### Records shown
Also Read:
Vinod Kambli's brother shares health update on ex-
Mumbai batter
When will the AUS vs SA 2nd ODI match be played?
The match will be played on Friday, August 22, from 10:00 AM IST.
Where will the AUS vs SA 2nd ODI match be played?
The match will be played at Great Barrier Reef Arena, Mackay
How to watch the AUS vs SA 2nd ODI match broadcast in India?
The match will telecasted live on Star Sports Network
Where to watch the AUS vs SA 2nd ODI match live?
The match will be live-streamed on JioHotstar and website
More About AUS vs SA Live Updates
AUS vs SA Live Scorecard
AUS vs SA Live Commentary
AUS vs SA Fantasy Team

### What is expected
Return only the lines running from the line with "Mumbai batter" to the last line of the records, both included, exactly as written.

### Your response
Mumbai batter
When will the AUS vs SA 2nd ODI match be played?
The match will be played on Friday, August 22, from 10:00 AM IST.
Where will the AUS vs SA 2nd ODI match be played?
The match will be played at Great Barrier Reef Arena, Mackay
How to watch the AUS vs SA 2nd ODI match broadcast in India?
The match will telecasted live on Star Sports Network
Where to watch the AUS vs SA 2nd ODI match live?
The match will be live-streamed on JioHotstar and website
More About AUS vs SA Live Updates
AUS vs SA Live Scorecard
AUS vs SA Live Commentary
AUS vs SA Fantasy Team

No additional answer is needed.